ChemAnalytics offers access to chemical structures and analytic data
For almost two decades, chemical and pharmaceutical organisations have had access to software systems that enable them to manipulate and manage their chemical structure collections. All chemical matter, whether real or theoretical, can be represented at a molecular level of detail via a chemical structure, which is typically the first step to occur before any chemical matter is actually made. However, merely drawing a chemical structure is not proof of its existence, and instrumental analysis techniques are invaluable for confirming the presence or identity of chemical matter.
Historically, organisations have had to separate the structural entity from all its defining data, simply because appropriate software systems were unavailable to manage the diversity of data that could be associated with a compound. Although the problem has been acknowledged, the general solution has been to reduce the rich analytical data to meta-data that can be easily stored, searched, and retrieved. For example, an LCMS dataset could be reduced to a series of components identified by mass, retention time, and integrated peak area. Chemists could have their data stored in notebooks, filing cabinets, or scattered across hard drives on the network. These legacy data are often not stored in a way that would permit easy access by anyone in the organisation who might need to review them. Access to data on demand is a long-term need that has remained unfulfilled. While a chemist can use a simple web browser to search for information across the World Wide Web, they have only limited access to data, information, and extracted knowledge within their own organisation.

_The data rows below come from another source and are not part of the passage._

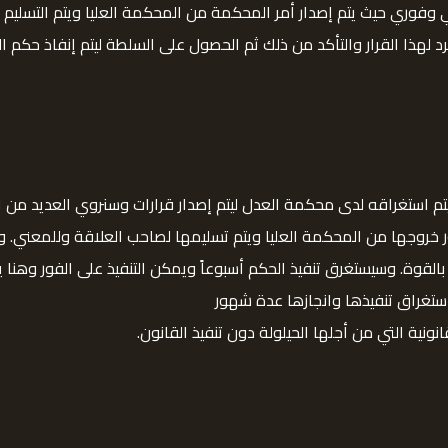
امي وفوري حيث يتم إصدار أمر المحكمة من المحكمة العليا ويتم التسلي
د لهذا القرار والتأكد من ذلك ثم الحصول على السلطة ليتم إنفاذ حكم 
تم استغراقه لدى محكمة العدل ليتم إصدار قرارات وسنروي العديد من ا
ور خروجها من المحكمة العليا ويتم تسليمها لصاحب العلاقة وللمعني. 
لقوة. وسيستغرق تنفيذ الحكم أسبوعاً ويمكن التنفيذ على الفور وهنا يكو
استغراق تنفيذها وانجازها عدة شهور
انونية التي من أجلها الحيلولة دون تنفيذ القانون.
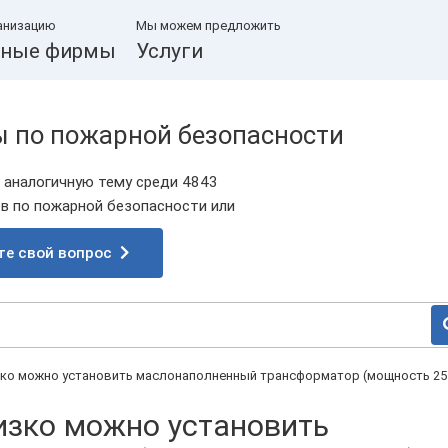
анизацию
Мы можем предложить
ные фирмы
Услуги
ы по пожарной безопасности
 аналогичную тему среди 4843
 по пожарной безопасности или
те свой вопрос
изко можно установить маслонаполненный трансформатор (мощность 25
лизко можно установить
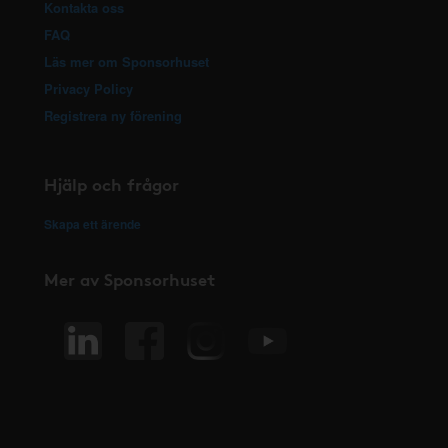
Kontakta oss
FAQ
Läs mer om Sponsorhuset
Privacy Policy
Registrera ny förening
Hjälp och frågor
Skapa ett ärende
Mer av Sponsorhuset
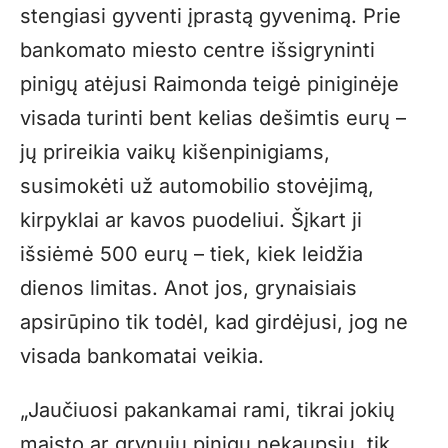
stengiasi gyventi įprastą gyvenimą. Prie
bankomato miesto centre išsigryninti
pinigų atėjusi Raimonda teigė piniginėje
visada turinti bent kelias dešimtis eurų –
jų prireikia vaikų kišenpinigiams,
susimokėti už automobilio stovėjimą,
kirpyklai ar kavos puodeliui. Šįkart ji
išsiėmė 500 eurų – tiek, kiek leidžia
dienos limitas. Anot jos, grynaisiais
apsirūpino tik todėl, kad girdėjusi, jog ne
visada bankomatai veikia.
„
Jaučiuosi pakankamai rami, tikrai jokių
maisto ar grynųjų pinigų nekaupsiu, tik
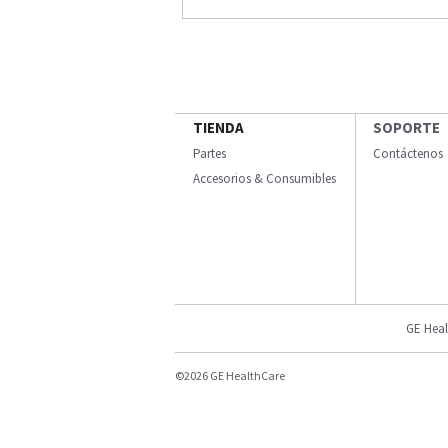
TIENDA
SOPORTE
Partes
Contáctenos
Accesorios & Consumibles
GE Heal
©2026 GE HealthCare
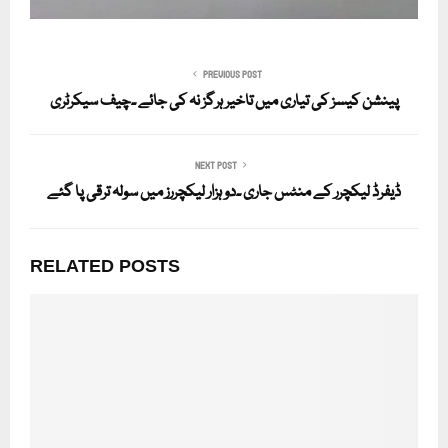
PREVIOUS POST
پینشن کیسز کی تیاری میں تاخیر ہرگز نہ کی جائے ۔چیف سیکرٹری
NEXT POST
ڈیفرڈ لیکچرر کے منٹس جاری ۔دو ہزار لیکچررز میں سولہ ترقی پا گئے
RELATED POSTS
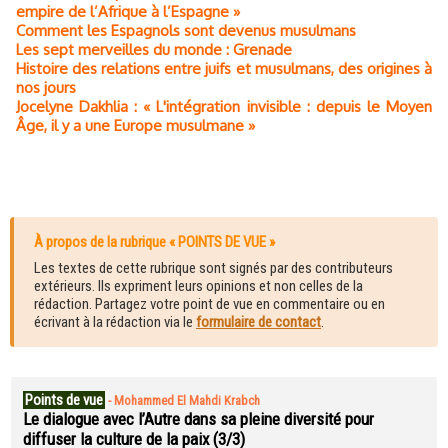
empire de l’Afrique à l’Espagne »
Comment les Espagnols sont devenus musulmans
Les sept merveilles du monde : Grenade
Histoire des relations entre juifs et musulmans, des origines à
nos jours
Jocelyne Dakhlia : « L'intégration invisible : depuis le Moyen
Âge, il y a une Europe musulmane »
À propos de la rubrique « POINTS DE VUE »
Les textes de cette rubrique sont signés par des contributeurs
extérieurs. Ils expriment leurs opinions et non celles de la
rédaction. Partagez votre point de vue en commentaire ou en
écrivant à la rédaction via le
formulaire de contact
.
Points de vue
-
Mohammed El Mahdi Krabch
Le dialogue avec l’Autre dans sa pleine diversité pour
diffuser la culture de la paix (3/3)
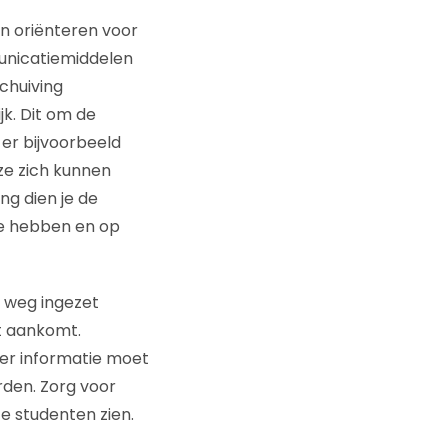
n oriënteren voor
municatiemiddelen
chuiving
jk. Dit om de
er bijvoorbeeld
ze zich kunnen
ng dien je de
 te hebben en op
e weg ingezet
t aankomt.
eer informatie moet
rden. Zorg voor
e studenten zien.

New chemical entities are characterised using a combination of analytical techniques. For structural verification, such techniques typically will include chromatography (simply for separation or as part of a hyphenated system), mass spectrometry, NMR, infrared, UV-visible spectroscopy, and others. The aggregate value of such instrumentation, which may be in the millions of dollars, pales by comparison to the overall value of the data that is generated. For each species characterised using the integrated analysis of one or more of these technologies, the interrogation of the data to produce a single chemical structure can consume many hours for a skilled scientist. The resulting combination of characteristic identifiers, such as retention times obtained under different chromatographic conditions, representative molecular fragments from mass spectrometry, characteristic chemical shifts and coupling constants from NMR, vibrational frequencies from specific functional groups and lmax value from optical spectroscopy, all help to characterise the molecular framework and electronic nature of the atoms and bonds defining the structure.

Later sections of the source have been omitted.